Anyway, to Isaac’s point, the races at Milwaukee are sponsored by Hy-Vee and appear to be named after the Milwaukee Mile for this year. Hopefully something is done by NBC/IndyCar/Milwaukee Mile/Hy-Vee to continue honoring Mays. It wasn’t just that he was a great driver – he became a legend for saving another driver’s life at Milwaukee. One race there was an accident in front of Mays where a driver was thrown from their car onto the track. Mays was leading the race, but instead of going around the driver, Mays stopped his car in a way that protected the other driver from the pack of cars following behind.

Mays didn’t win that race, but he saved a life. For that, Rex Mays should probably always be highly honored during Milwaukee Mile races. Next year can we have Hy-Vee presents the Rex Mays 250 at the Milwaukee Mile?

Michael S., Seattle, WA

MP: That was one of my favorite letters of the year, Michael. Thank you!

One of the best. Image via IMS

Q: What was the most surprising race winner you RACER writers remember?

Kurt Perleberg

MP: It’s gotta be Carlos “Grumpy Cat” Huertas. Fabulous guy. Wickedly dry sense of humor. Completely unheralded. Had done nothing in his open-wheel career to give a one-percent inkling that he could win an IndyCar race. Was driving for Dale Coyne. And with a rare decision by IndyCar at the waterlogged Houston Race 1 in 2014 which saw the contest changed and shortened from a lap-based race to a time-certain event, Coyne pulled off a masterful strategy play that promoted Huertas to the lead. Afterwards, Coyne said he’d called on his experience in time-based races, and Huertas was the beneficiary. A once-in-a-lifetime deal for Huertas, who led an all-Colombian podium with Juan Montoya and Carlos Munoz.

CHRIS MEDLAND: That I remember watching? Olivier Panis in Monaco in 1996. But if I take the view of a race I worked at, it’s got to be Pastor Maldonado for Williams at the 2012 Spanish Grand Prix. Starting on pole position was a shock in itself, but for Maldonado to lose the lead at the start, stay calm, regain it from Fernando Alonso’s Ferrari with strategy and win on raw pace was just remarkable.

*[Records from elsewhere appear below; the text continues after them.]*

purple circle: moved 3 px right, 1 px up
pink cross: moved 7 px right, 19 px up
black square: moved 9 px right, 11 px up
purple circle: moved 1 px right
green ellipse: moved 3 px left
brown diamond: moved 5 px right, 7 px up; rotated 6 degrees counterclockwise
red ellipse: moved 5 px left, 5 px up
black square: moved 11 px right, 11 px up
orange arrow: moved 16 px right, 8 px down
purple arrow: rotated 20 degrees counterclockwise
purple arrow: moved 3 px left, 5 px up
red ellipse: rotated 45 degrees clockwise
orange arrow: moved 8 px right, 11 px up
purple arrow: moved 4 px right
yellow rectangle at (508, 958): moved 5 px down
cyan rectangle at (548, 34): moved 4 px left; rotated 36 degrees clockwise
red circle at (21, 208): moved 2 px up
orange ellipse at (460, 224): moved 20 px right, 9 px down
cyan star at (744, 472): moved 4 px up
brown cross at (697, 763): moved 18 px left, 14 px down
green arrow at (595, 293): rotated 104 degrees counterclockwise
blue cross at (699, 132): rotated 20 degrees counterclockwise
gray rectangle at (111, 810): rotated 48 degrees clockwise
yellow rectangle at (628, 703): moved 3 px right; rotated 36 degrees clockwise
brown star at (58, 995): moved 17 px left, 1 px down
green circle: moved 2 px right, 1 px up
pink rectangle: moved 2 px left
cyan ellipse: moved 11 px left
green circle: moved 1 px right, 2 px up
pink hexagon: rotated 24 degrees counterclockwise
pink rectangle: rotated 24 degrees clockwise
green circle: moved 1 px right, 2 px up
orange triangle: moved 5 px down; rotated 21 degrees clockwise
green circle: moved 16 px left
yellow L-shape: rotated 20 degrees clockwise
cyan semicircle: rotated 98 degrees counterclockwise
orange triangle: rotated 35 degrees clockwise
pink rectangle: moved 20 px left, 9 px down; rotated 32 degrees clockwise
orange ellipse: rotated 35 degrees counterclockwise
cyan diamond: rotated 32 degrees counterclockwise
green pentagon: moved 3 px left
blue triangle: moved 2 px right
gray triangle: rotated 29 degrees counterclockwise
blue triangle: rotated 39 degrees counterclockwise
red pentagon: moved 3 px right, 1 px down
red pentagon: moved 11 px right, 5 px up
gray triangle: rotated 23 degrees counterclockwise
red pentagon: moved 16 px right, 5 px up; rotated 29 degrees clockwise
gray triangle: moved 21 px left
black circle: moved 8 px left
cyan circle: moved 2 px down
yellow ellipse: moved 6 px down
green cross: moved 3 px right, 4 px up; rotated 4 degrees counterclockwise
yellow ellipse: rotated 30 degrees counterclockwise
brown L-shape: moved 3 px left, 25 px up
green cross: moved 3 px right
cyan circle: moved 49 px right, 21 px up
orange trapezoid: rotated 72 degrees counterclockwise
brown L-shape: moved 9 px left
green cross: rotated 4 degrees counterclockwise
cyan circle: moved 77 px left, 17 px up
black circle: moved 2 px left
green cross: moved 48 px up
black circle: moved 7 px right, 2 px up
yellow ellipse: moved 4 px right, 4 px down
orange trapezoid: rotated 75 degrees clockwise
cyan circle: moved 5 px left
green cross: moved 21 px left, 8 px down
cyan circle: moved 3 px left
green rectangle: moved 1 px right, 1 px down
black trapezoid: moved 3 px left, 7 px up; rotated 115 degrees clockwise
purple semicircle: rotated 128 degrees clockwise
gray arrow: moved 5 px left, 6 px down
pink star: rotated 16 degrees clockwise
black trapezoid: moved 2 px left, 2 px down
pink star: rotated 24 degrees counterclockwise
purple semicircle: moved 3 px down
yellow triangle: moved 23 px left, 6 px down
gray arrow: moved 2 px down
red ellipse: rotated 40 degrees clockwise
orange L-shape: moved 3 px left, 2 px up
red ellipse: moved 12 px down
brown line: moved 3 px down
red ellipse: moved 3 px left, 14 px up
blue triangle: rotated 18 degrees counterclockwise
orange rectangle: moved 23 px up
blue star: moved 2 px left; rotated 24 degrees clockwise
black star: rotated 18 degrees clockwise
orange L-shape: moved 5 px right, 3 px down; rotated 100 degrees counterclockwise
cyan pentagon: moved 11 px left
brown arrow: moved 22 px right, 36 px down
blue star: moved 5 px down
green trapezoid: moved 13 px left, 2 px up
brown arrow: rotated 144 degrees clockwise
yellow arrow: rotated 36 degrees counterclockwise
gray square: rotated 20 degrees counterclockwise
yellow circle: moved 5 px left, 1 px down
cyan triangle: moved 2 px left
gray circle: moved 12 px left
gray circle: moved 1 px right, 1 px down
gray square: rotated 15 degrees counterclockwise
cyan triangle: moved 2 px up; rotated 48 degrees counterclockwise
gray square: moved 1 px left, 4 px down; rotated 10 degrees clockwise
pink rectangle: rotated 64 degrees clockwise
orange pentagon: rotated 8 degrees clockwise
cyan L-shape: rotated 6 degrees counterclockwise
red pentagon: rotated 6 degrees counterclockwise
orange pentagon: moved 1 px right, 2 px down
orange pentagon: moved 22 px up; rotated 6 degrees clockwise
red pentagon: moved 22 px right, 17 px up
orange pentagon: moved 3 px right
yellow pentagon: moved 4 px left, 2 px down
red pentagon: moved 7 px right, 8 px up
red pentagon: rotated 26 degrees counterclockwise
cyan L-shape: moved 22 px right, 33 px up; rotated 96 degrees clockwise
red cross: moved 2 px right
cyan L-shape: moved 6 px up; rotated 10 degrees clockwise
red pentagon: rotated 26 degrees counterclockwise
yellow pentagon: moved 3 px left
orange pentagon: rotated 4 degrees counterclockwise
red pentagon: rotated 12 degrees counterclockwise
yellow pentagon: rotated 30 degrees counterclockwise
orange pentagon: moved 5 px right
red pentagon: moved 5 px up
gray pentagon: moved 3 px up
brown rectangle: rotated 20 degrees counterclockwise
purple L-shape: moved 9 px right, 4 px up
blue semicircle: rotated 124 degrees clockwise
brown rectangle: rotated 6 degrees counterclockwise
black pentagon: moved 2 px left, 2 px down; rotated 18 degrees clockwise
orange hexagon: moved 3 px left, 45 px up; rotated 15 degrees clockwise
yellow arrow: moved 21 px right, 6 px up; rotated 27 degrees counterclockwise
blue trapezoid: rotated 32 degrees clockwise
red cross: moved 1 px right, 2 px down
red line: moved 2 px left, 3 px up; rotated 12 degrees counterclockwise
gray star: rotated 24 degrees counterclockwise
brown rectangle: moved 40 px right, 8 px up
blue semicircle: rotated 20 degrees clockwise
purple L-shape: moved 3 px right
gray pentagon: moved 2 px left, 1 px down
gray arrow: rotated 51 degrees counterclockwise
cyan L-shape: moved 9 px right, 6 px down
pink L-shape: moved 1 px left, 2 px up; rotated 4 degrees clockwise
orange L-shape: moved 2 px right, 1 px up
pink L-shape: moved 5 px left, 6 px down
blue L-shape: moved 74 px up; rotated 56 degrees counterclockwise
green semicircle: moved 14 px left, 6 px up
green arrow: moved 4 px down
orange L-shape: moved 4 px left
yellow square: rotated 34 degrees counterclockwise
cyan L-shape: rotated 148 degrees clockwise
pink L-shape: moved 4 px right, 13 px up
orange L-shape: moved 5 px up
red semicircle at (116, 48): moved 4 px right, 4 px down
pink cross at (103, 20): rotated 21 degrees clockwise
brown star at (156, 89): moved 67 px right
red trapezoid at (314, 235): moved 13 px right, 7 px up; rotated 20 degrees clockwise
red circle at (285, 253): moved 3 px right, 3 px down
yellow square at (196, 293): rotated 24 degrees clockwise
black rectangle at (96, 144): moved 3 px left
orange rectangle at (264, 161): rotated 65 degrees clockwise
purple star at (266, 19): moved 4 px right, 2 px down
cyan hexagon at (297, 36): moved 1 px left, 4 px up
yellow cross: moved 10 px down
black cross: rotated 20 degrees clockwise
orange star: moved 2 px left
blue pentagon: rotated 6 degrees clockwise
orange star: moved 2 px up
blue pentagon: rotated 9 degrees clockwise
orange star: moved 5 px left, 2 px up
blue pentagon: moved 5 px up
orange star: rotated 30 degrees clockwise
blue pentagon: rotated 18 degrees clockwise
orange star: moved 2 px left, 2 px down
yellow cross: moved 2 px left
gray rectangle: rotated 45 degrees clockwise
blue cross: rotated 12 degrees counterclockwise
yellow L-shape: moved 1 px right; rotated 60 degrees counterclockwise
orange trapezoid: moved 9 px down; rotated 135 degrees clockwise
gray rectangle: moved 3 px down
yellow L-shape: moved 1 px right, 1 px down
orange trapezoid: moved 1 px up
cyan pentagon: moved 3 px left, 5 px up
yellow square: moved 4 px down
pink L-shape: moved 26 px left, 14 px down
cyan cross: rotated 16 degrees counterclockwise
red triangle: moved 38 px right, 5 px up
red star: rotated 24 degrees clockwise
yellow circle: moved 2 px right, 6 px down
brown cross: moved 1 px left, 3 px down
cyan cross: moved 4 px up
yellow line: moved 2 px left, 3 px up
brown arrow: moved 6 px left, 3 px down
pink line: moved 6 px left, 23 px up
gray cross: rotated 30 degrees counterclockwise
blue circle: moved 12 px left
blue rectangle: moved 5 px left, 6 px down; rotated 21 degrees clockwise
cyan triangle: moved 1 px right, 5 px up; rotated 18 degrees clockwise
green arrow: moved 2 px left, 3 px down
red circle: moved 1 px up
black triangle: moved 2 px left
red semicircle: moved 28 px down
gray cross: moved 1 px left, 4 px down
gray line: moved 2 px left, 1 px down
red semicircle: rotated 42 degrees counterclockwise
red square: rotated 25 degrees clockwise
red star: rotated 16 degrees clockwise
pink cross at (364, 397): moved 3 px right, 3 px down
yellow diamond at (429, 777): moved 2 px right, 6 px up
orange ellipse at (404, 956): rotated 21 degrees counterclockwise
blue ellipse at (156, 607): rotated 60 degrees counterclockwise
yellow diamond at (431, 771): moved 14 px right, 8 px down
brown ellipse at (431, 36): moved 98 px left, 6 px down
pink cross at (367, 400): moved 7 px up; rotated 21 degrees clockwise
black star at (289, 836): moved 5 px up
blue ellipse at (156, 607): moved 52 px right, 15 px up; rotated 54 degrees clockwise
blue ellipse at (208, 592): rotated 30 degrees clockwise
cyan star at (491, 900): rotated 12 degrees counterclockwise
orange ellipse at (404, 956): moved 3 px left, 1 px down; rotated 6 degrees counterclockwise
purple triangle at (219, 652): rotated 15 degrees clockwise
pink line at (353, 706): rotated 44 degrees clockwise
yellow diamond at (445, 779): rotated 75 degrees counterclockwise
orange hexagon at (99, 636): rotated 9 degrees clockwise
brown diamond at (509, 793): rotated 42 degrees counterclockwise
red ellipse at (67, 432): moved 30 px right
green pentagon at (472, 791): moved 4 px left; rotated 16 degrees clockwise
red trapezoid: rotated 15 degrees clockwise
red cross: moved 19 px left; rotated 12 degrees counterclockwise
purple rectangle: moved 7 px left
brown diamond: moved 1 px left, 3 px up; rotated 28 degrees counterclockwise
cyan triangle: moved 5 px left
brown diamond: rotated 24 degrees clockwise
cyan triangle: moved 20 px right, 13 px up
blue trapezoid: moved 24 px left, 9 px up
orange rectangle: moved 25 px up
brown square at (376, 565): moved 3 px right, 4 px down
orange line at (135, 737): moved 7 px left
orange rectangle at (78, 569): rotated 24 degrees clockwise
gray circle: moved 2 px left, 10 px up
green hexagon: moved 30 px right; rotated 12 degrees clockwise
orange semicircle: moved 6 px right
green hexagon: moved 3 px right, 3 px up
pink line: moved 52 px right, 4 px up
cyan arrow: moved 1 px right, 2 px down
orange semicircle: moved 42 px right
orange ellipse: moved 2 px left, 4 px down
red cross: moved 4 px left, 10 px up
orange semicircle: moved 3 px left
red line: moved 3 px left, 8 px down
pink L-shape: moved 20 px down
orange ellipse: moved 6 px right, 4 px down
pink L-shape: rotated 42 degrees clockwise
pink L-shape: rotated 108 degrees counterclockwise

There were other races where the Williams was at the sharp end in a really competitive year, but at that time it had come completely out of the blue and didn’t require a strange safety car or major incident, it was just pure performance and an excellently-executed weekend.

KELLY CRANDALL: John King came to mind. He won the season-opening Daytona race in 2012 in the Craftsman Truck Series driving for Red Horse Racing (which is now defunct) and no one knew who he was. It was the definition of an upset win. It was only King’s eighth start in the series, and he only made eight more in his career. King ran one race in 2014 and hasn’t been seen or heard from since. Those 16 total races were the only ones he ever ran in any of NASCAR’s top three series.

MARK GLENDENNING: Marshall stole my Huertas answer, so I’ll say Mario Dominguez at Surfers Paradise in 2002 and Alexander Rossi at Indy in 2016 instead. But my biggest “what the heck” moment was not a win, but a test — the first day of the final F1 pre-season test at Barcelona in 2009, when Brawn showed up with one car for Rubens Barrichello and blew everyone into the weeds. (Jenson Button drove it the next day.) Most of the press corps were still wrapping their heads around the double-diffuser concept and quite a lot of people suspected that the team was simply playing tricks to lure some sponsor logos onto what was then a plain white car. I was chatting off the record with a high-profile driver from another team in the paddock that night and asked him if Brawn was the real deal, and he replied, “Oh, the rest of us are f***ed.”